……continued from last blog post……
Well then……. NO MORE MISS NICE GUY!!
This here, was WAR!!
I stormed back into the house, threw the empty bucket on the floor, kicked off my UGG’s and grabbed my cell phone. I then texted my neighbor.
Dylan. I need mouse traps. STAT!!
By adding the “stat”, I had hoped that my neighbour would respond instantly. After all, this WAS a crisis. Similar to a medical emergency. I’m sure that my brother, the general surgeon of the family, dealt with serious situations like this all the time, in which he responded ASAP.
Dylan…….however….. did NOT see the urgency in this matter.
He waited until later on that afternoon to respond and then “strolled” over with a beer in one hand and a few mouse traps in the other.
Clearly he did not understand the severity of the situation.
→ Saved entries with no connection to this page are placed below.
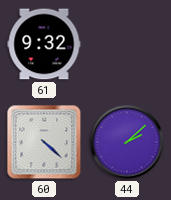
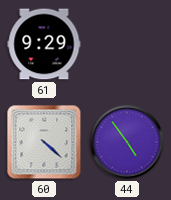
61: 9:32 -> 9:29
44: 2:08 -> 4:54
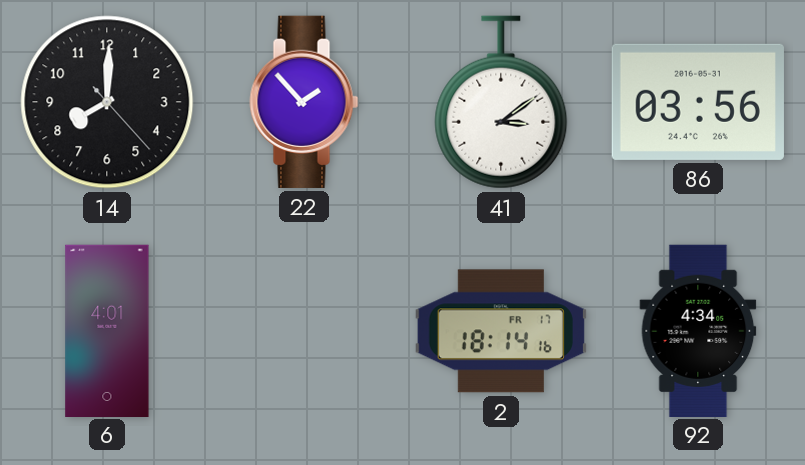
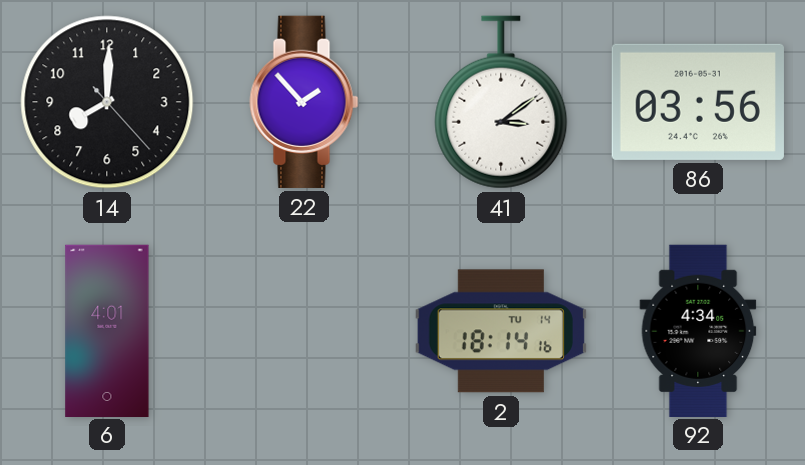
2 date: FR 17 -> TU 14
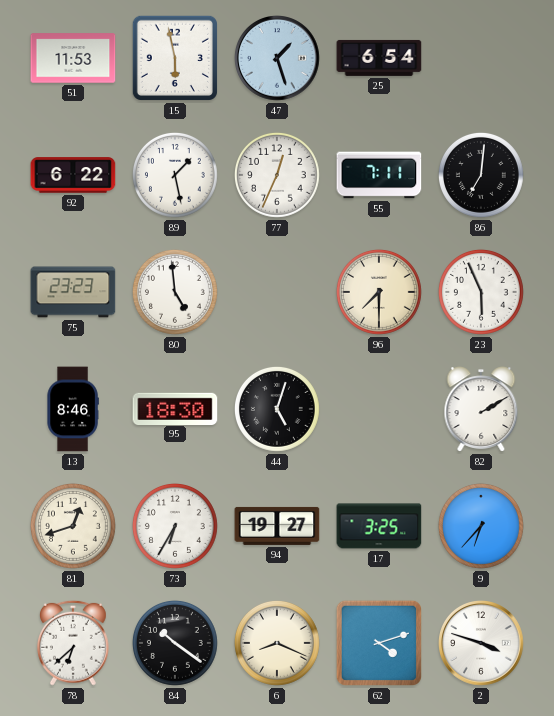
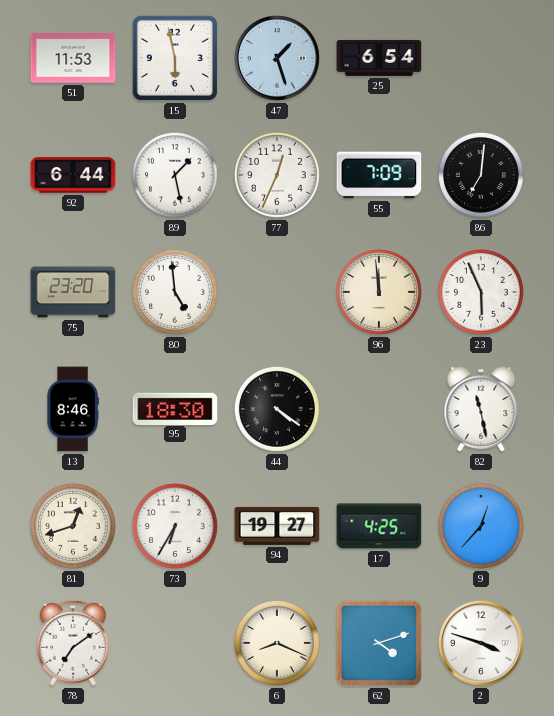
92: 6:22 -> 6:44
55: 7:11 -> 7:09
75: 23:23 -> 23:20
96: 7:30 -> 11:59
44: 5:03 -> 4:21
82: 2:10 -> 11:28
17: 3:25 -> 4:25
9: 6:37 -> 12:37
78: 6:38 -> 7:09
84: 10:21 -> none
“What’s going on?” he asked WAY too casually. “You got a mouse in your garage or something?”
“Dylan!” I yelled, “This is a code RED! Or….. blue? Whichever is the more serious colour!!”
My neighbour rolled his eyes, smirked and proceeded to open up the little mouse traps.
“I HAVE A MOUSE IN MY CAR!!” I squealed.
I paused for Dylan’s reaction.
He looked up at me and laughed and said, “No you don’t!!”
“YES!! YES, I DO!! I HAVE A MOUSE LIVING IN MY CAR!! Look!!”
I then ran to my car and proceeded to show him in great detail all of the damage that the little furry asshole had caused.
Dylan stared in disbelief.
He kept laughing (rudely) but then finally seemed to agree with me.
“Wow. I actually think you DO have a mouse living in your car!?”
I rolled my eyes and said “DUH!!” (Similar to how one of the little Olsen twins would have said on Full House back in the 90’s).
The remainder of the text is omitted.